E. Fungsi Saluran Distribusi
Sebuah perusahaan dapat dipandang sebagai sistem keseluruhan, begitu pula saluran yang digunakan oleh perusahaan dalam mencapai konsumen akhir. Dalam hal ini, keberhasilan perusahaan sering tergantung pada hasil kerja saluran distribusinya. Tentu saja tidak boleh mengabaikan masalah – masalah pemasaran lainnya. Pada pokoknya, fungsi-fungsi pemasaran yang dilaksanakan dalam saluran distribusi dapat dikelompokkan ke dalam tiga golongan (Basu Swastha, 1999: 60-65), yaitu :

1. Fungsi Pertukaran
Dalam fungsi pertukaran diperlukan adanya transaksi antara dua pihak atau lebih. Beberapa fungsi yang ada dalam pertukaran adalah : (a) pembelian, (b) penjualan dan (c) pengambilan resiko.

a. Pembelian
Fungsi pembelian merupakan usaha memilih barang – barang yang dibeli tersebut untuk dijual lagi atau untuk digunakan sendiri dengan harga, pelayanan dari penjual dan kualitas tertentu.

b. Penjualan
Penjualan dilakukan oleh pedagang besar sebagai alat pemasaran bagi produsennya. Fungsi penjualan ini sangat penting karena bertujuan menjual barang atau jasa yang diperlukan sebagai sumber pendapatan untuk menutup semua ongkos guna memperoleh laba. Pedagang besar harus mengetahui sasaran-sasaran penjualannya, terutama pengecer. Jika barang-barang dibeli untuk dijual, maka harus ditentukan bahwa barang-barang tersebut akan terjual. Jadi, sebagai seorang penjual, perantara merupakan suatu yang penting dalam saluran distribusi.

c. Pengambilan Resiko
Pengambilan resiko merupakan fungsi menghindari dan mengurangi resiko terhadap semua masalah dalam pemasaran, sehingga akan melibatkan beberapa fungsi yang lain.

Dalam penyaluran barang-barang biasanya pedagang besar memberikan jaminan tertentu baik kepada pengecer maupun produsennya. Ia ikut bertanggung jawab dalam pemindahan barang – barang dari produsen sampai kepada pengecer. Untuk itu, ia harus memelihara persediaan yang memadai agar pengecer selalu terlayani kebutuhannya. Sering juga pedagang besar mengambil hak milik atas barang – barang dan menawarkan kredit kepada pembelinya. Dengan demikian ia menanggung segala resiko kerusakan dan keusangan barang.

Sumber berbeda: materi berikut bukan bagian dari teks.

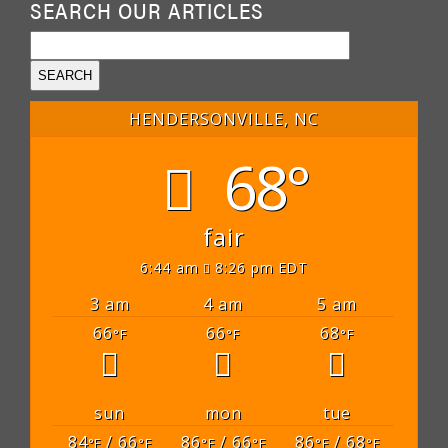
SEARCH OUR ARTICLES
HENDERSONVILLE, NC
68°
fair
6:44 am
8:26 pm EDT
3 am
4 am
5 am
66
66
68
°F
°F
°F
sun
mon
tue
84
/ 66
86
/ 66
86
/ 68
°F
°F
°F
°F
°F
°F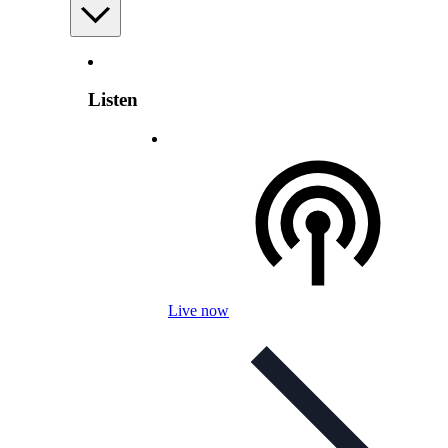
Listen
Live now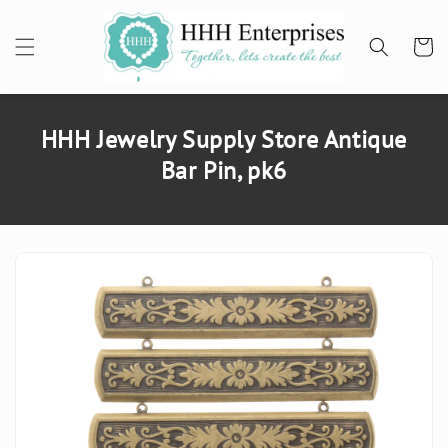
SKIP TO
CONTENT
Cart
HHH Jewelry Supply Store Antique
Bar Pin, pk6
SKIP TO
PRODUCT
INFORMATION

2. Fungsi Penyediaan Fisik
Fungsi ini menyangkut pula barang-barang secara fisik dari produsen sampai konsumen. Ada empat macam fungsi yang termasuk dalam penyediaan fisik. Fungsi tersebut adalah : pengumpulan, penyimpanan, pemilihan dan pengangkutan.

a. Fungsi Pengumpulan
Sebagai alat penyaluran perantara melakukan fungsi pengumpulan barang-barang dari beberapa sumber, atau beberapa macam barang dari sumber yang sama. Fungsi pengumpulan yang dilakukan perantara ini sangat membantu dalam meningkatkan efisiensi penyaluran, terutama untuk barang-barang konsumsi seperti makanan.

b. Fungsi Penyimpanan
Fungsi penyimpanan ini menciptakan faedah atau kegunaan waktu karena melakukan penyesuaian antara penawaran dengan permintaannya. Apabila untuk barang-barang yang sifatnya mudah rusak perlu tempat penyimpanan khusus, seperti buah-buahan, perlu disimpan dalam ruangan pendingin. Dengan penyimpanan memungkinkan bagi penjual untuk mengatur pemasaran sampai kondisi pasar menguntungkan. Penyimpanan dapat dilakukan dengan menggunakan gudang (tempat penyimpanan) sendiri atau menyewa gedung umum.

c. Fungsi Pemilihan

Fungsi pemilihan ini dilakukan oleh penyalur dengan cara menggolong-golongkan, memeriksa dan menentukan jenis barang yang disalurkan. Jadi, harus dipilih jenis dan mutu dari barangnya. Jenis barang konsumsi akan mempunyai saluran distribusi yang berbeda dengan barang industri. Dalam hal mutu barang, penyalur perlu menentukan apakah akan mengambil barang dalam semua tingkatan mutu, ataukah memilih satu atau sebagian saja. Biasanya, kualitas barang dapat digolongkan ke dalam tiga tingkatan, yakni :

- Kualitas tinggi / baik / super
- Kualitas sedang
- Kualitas rendah / buruk

d. Fungsi Pengangkutan
Pengangkutan merupakan fungsi pemindahan barang dari tempat barang dihasilkan ke tempat barang dikonsumsikan. Pengangkutan yang baik memungkinkan perluasan pasar dan memungkinkan pula spesialisasi dalam industri yang akan berakibat produksi secara besar-besaran. Kemajuan dalam pengangkutan telah meningkatkan macam ragam barang yang tersedia untuk konsumsi serta telah mengurangi biaya penyebarang barang, sehingga distribusi barang dapat dilakukan lebih cepat. Saat ini, kereta api masih dipandang sebagai alat transport yang menguntungkan untuk jumlah besar karena jarak yang ditempuhnya jauh dan biayanya rendah.

3. Fungsi Penunjang
Fungsi penunjang ini bersifat membantu untuk menunjang terlaksananya fungsi – fungsi yang lain. Termasuk ke dalam fungsi penunjang ini adalah : (1) pelayanan sesudah pembelian, (2) pembelanjaan, (3) penyebaran informasi dan (4) koordinasi saluran.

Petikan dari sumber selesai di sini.